Sept. 21 (Bloomberg) -- Sales of previously owned U.S. homes rose more than anticipated in August as investors scooped up distressed properties with cash.
The 7.7 percent increase left purchases at a five-month high 5.03 million annual rate, the National Association of Realtors said today in Washington. The August pace compares with a peak of 7.08 million in 2005, before the housing boom turned into a subprime-mortgage bust that dragged the economy into an 18-month recession.
“Housing’s been down for so long, we should take whatever good news we can get,” said Brian Jones, an economist at Societe Generale in New York, whose forecast was among the highest in the Bloomberg survey. “Interest rates are low and pricing is attractive and people are responding.”
While foreclosure-driven price declines and record-low mortgage rates are preventing a renewed slump in sales, companies like Lennar Corp. say weaker confidence and limited access to financing are limiting demand. The Federal Reserve today employed another round of unconventional monetary policy aimed at preventing the economy from relapsing into recession.
The median forecast of economists surveyed by Bloomberg News called for a 4.75 million rate. Forecasts in the survey of 74 economists ranged from 4.5 million to 4.99 million.
The Fed said it will buy $400 billion of bonds with maturities of six to 30 years through June, while selling an equal amount of debt maturing in three years or less. The action is intended to “put downward pressure on longer-term interest rates and help make broader financial conditions more accommodative,” the Fed said in a statement after its two-day meeting. Policy makers will also reinvest maturing mortgage debt into mortgage-backed securities instead of Treasuries.
“There are significant downside risks to the economic outlook, including strains in global financial markets,” the Fed statement said.
Stocks tumbled, sending the Standard & Poor’s 500 Index down for a third day. The S&P 500 dropped 1.3 percent to 1,185.97 at 2:41 p.m. in New York. Treasuries rose, pushing down the yield on the benchmark 10-year note to 1.87 percent from 1.94 percent late yesterday.
The median price of a previously owned home dropped 5.1 percent to $168,300 from $177,300 in August 2010, today’s report showed.
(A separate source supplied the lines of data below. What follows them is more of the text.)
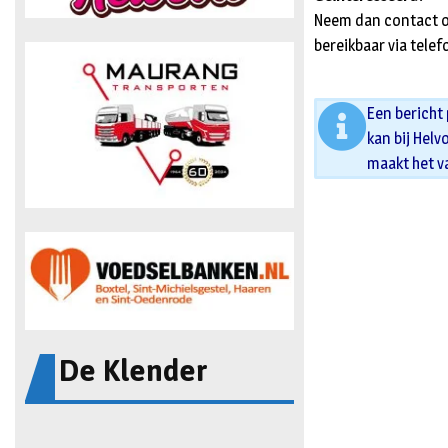
Neem dan contact op 
bereikbaar via tel
Een bericht
kan bij Helv
maakt het v
De Klender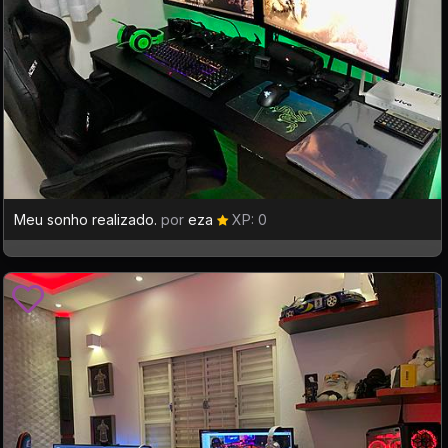
Meu sonho realizado.
por
eza
XP: 0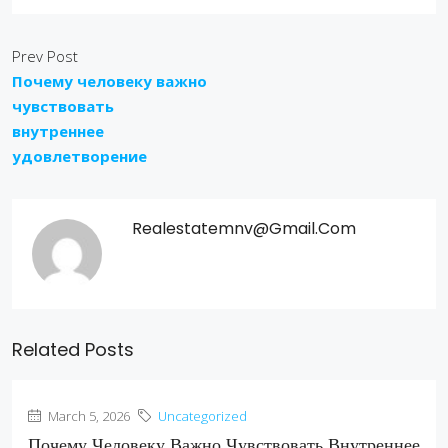
Prev Post
Почему человеку важно
чувствовать
внутреннее
удовлетворение
Realestatemnv@gmail.com
Related Posts
March 5, 2026
Uncategorized
Почему Человеку Важно Чувствовать Внутреннее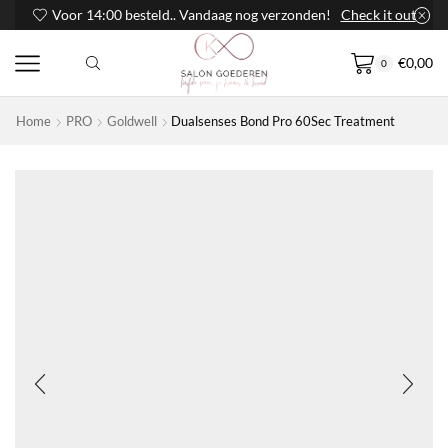
Voor 14:00 besteld.. Vandaag nog verzonden!
Check it out
€
0,00
0
Home
PRO
Goldwell
Dualsenses Bond Pro 60Sec Treatment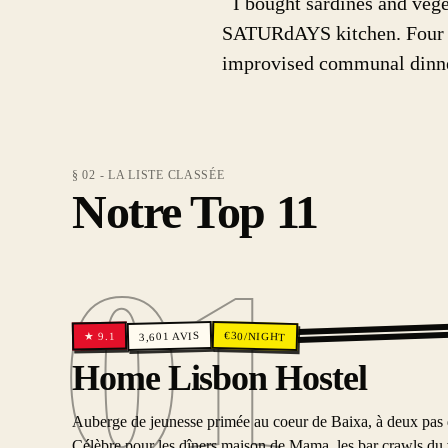
“
I bought sardines and vege
SATURdAYS kitchen. Four ot
improvised communal dinner
§ 02 - LA LISTE CLASSÉE
Notre Top 11
01
€
AVIS
30
/NIGHT
9.1
3,601
★
01
Home Lisbon Hostel
Auberge de jeunesse primée au coeur de Baixa, à deux pas 
Célèbre pour les dîners maison de Mama, les bar crawls du v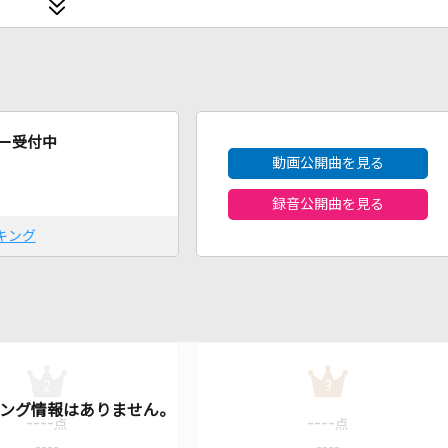
2026年8月度
ー受付中
動画公開曲を見る
録音公開曲を見る
キング
2
3
----
----
点
点
----
----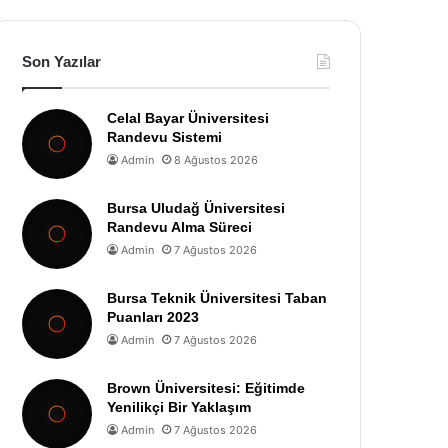
Son Yazılar
Celal Bayar Üniversitesi
Randevu Sistemi
Admin
8 Ağustos 2026
Bursa Uludağ Üniversitesi
Randevu Alma Süreci
Admin
7 Ağustos 2026
Bursa Teknik Üniversitesi Taban
Puanları 2023
Admin
7 Ağustos 2026
Brown Üniversitesi: Eğitimde
Yenilikçi Bir Yaklaşım
Admin
7 Ağustos 2026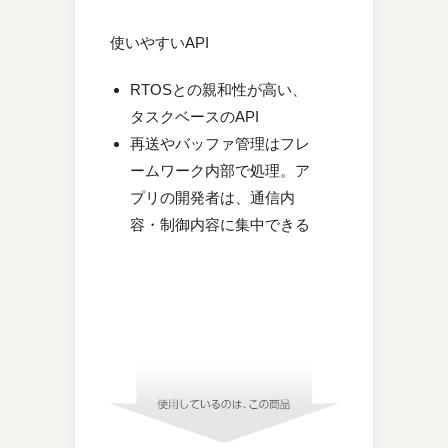
使いやすいAPI
RTOSとの親和性が高い、
タスクベースのAPI
再送やバッファ管理はフレ
ームワーク内部で処理。ア
プリの開発者は、通信内
容・制御内容に集中できる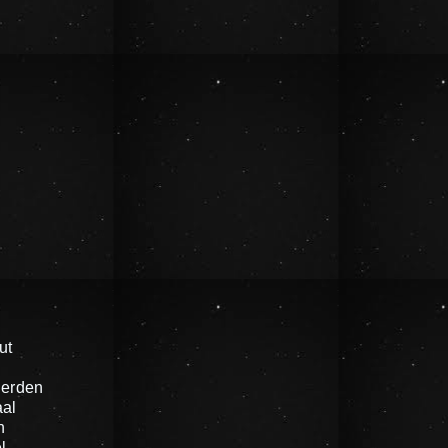
ut
ierden
al
n
l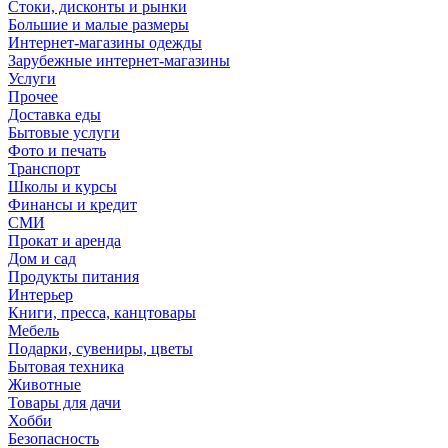
Стоки, дисконты и рынки
Большие и малые размеры
Интернет-магазины одежды
Зарубежные интернет-магазины
Услуги
Прочее
Доставка еды
Бытовые услуги
Фото и печать
Транспорт
Школы и курсы
Финансы и кредит
СМИ
Прокат и аренда
Дом и сад
Продукты питания
Интерьер
Книги, пресса, канцтовары
Мебель
Подарки, сувениры, цветы
Бытовая техника
Животные
Товары для дачи
Хобби
Безопасность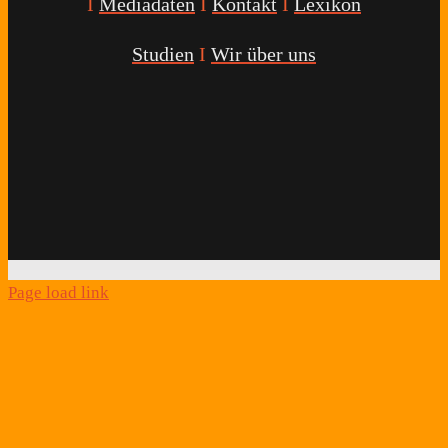
I
Mediadaten
I
Kontakt
I
Lexikon
Studien
I
Wir über uns
Youtube
Facebook
Twitter
Instagram
Podcast
Alexa
Schlafcoach
Quick
Link
Page load link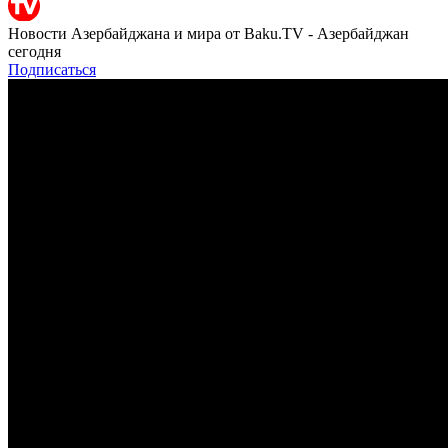
Новости Азербайджана и мира от Baku.TV - Азербайджан
сегодня
Подписаться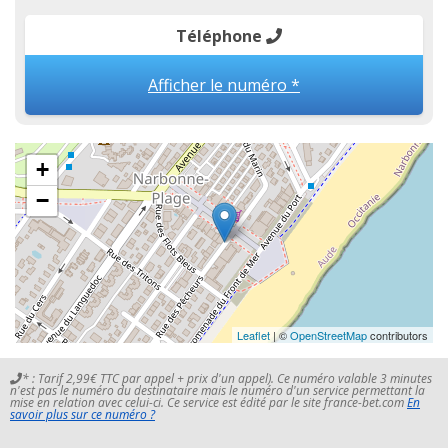
Téléphone
Afficher le numéro *
+
−
Leaflet
| ©
OpenStreetMap
contributors
* : Tarif 2,99€ TTC par appel + prix d'un appel). Ce numéro valable 3 minutes
n'est pas le numéro du destinataire mais le numéro d'un service permettant la
mise en relation avec celui-ci. Ce service est édité par le site france-bet.com
En
savoir plus sur ce numéro ?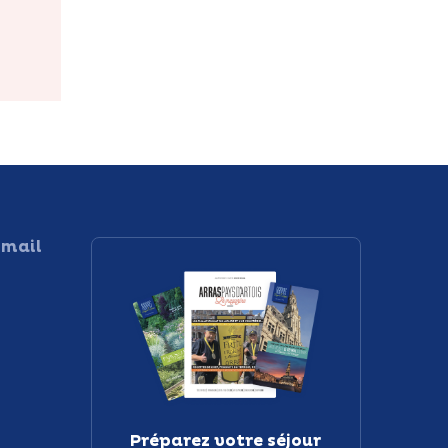
 mail
Préparez votre séjour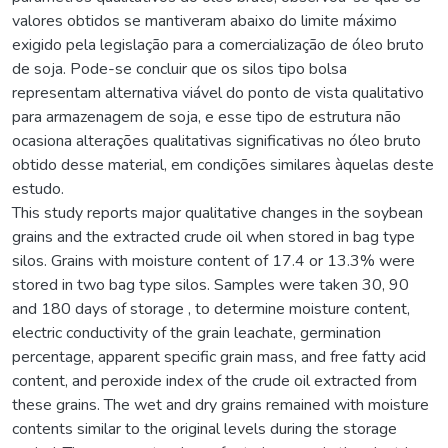
valores obtidos se mantiveram abaixo do limite máximo
exigido pela legislação para a comercialização de óleo bruto
de soja. Pode-se concluir que os silos tipo bolsa
representam alternativa viável do ponto de vista qualitativo
para armazenagem de soja, e esse tipo de estrutura não
ocasiona alterações qualitativas significativas no óleo bruto
obtido desse material, em condições similares àquelas deste
estudo.
This study reports major qualitative changes in the soybean
grains and the extracted crude oil when stored in bag type
silos. Grains with moisture content of 17.4 or 13.3% were
stored in two bag type silos. Samples were taken 30, 90
and 180 days of storage , to determine moisture content,
electric conductivity of the grain leachate, germination
percentage, apparent specific grain mass, and free fatty acid
content, and peroxide index of the crude oil extracted from
these grains. The wet and dry grains remained with moisture
contents similar to the original levels during the storage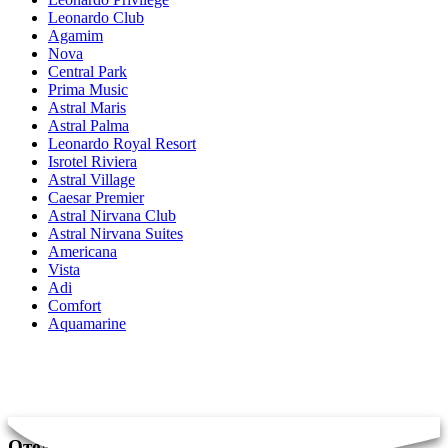
Leonardo Club
Agamim
Nova
Central Park
Prima Music
Astral Maris
Astral Palma
Leonardo Royal Resort
Isrotel Riviera
Astral Village
Caesar Premier
Astral Nirvana Club
Astral Nirvana Suites
Americana
Vista
Adi
Comfort
Aquamarine
Отели в Израиле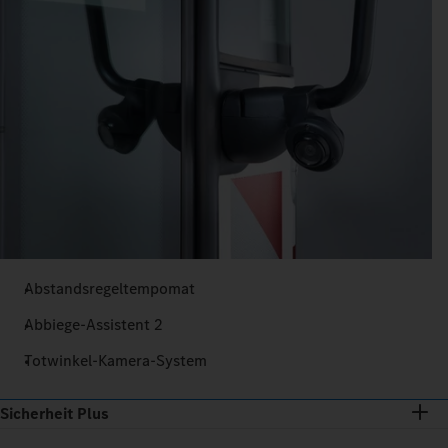
Abstandsregeltempomat
Abbiege-Assistent 2
Totwinkel-Kamera-System
Sicherheit Plus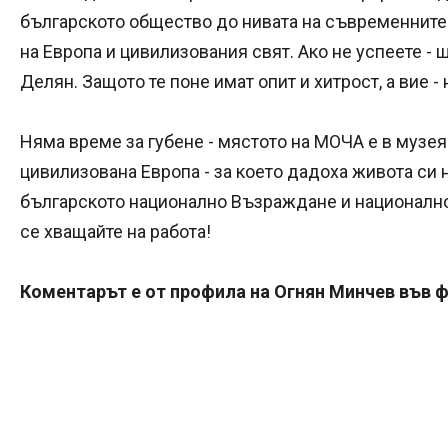
българското общество до нивата на съвременнит
на Европа и цивилизования свят. Ако не успеете - 
Делян. Защото те поне имат опит и хитрост, а вие - 
Няма време за губене - мястото на МОЧА е в музея.
цивилизована Европа - за което дадоха живота си 
българското национално Възраждане и национално
се хващайте на работа!
Коментарът е от профила на Огнян Минчев във ф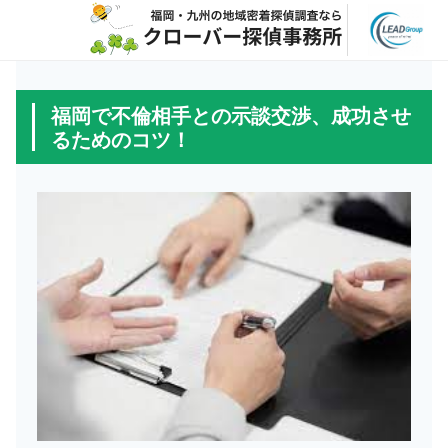
福岡で不倫相手との示談交渉、成功させ
るためのコツ！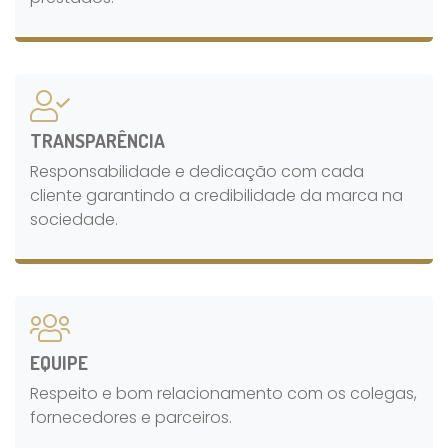
TRANSPARÊNCIA
Responsabilidade e dedicação com cada
cliente garantindo a credibilidade da marca na
sociedade.
EQUIPE
Respeito e bom relacionamento com os colegas,
fornecedores e parceiros.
Existing-home sales, tabulated when a contract closes, rose 19 percent from the same month last year.
The number of previously owned homes on the market declined 3 percent to 3.58 million. At the current sales pace, it would take 8.5 months to sell those houses, down from 9.5 months at the end of the prior month.
Month’s supply in the seven months to eight months range is consistent with stable home prices, the group said.
Of all purchases, cash transactions accounted for about 29 percent, the same as in July, Jed Smith, managing director of research at the NAR, said in a news conference today as the figures were released.
Distressed sales, comprised of foreclosures and short sales, in which the lender agrees to a transaction for less than the balance of the mortgage, accounted for 31 percent of the total in August, up from 29 percent in the prior month.
“Investors were more active in absorbing foreclosed properties,” Lawrence Yun, the group’s chief economist, said in a statement. Investors accounted for 22 percent of purchases in August, up from 18 percent the previous month.
Contract cancelations were reported by 18 percent of the group’s members in August, up from 16 percent a month earlier. The cancelations reflected mortgage applications that were refused or because appraised home values were coming in below the sales price, the group said.
Sales of existing single-family homes increased 8.5 percent to an annual rate of 4.47 million, the highest since January. Purchases of multifamily properties, including condominiums and townhouses, rose 1.8 percent to a 560,000 pace.
Purchases climbed in all four regions, led by an 18 percent jump in the West. Demand increased 5.4 percent in the South, 3.8 percent in the Midwest and 2.7 percent in the Northeast.
The residential real estate industry, which helped trigger the recession, is struggling more than two years into the economic recovery that began in June 2009. Housing starts in August dropped 5 percent to a 571,000 annual rate, the slowest in three months, Commerce Department figures showed yesterday.
Miami-based Lennar, the third-largest U.S. homebuilder by revenue, reported a 31 percent drop in profit in the quarter ended Aug. 31 as sales fell. The housing market remains “challenging,” with “already skittish customers” being driven away by burdensome mortgage-qualification rules, Chief Executive Officer Stuart Miller said on a conference call.
At the same time, home prices that have decreased to attractive levels and interest rates on 30-year loans at record lows are reviving interest among potential buyers, he said.
“Demand remained constrained however by the availability of financing and general consumer confidence,” Miller said on the Sept. 19 conference call. There’s also “evidence that the consumer is beginning to return in earnest to the homebuilding market.”
Most builders remain pessimistic. The National Association of Home Builders/Wells Fargo sentiment index dropped to 14 in September, a three-month low, from 15 in August, the Washington-based group reported this week. Readings less than 50 mean more respondents said conditions were poor. Gauges of prospective buyer traffic, current sales and purchase expectations declined.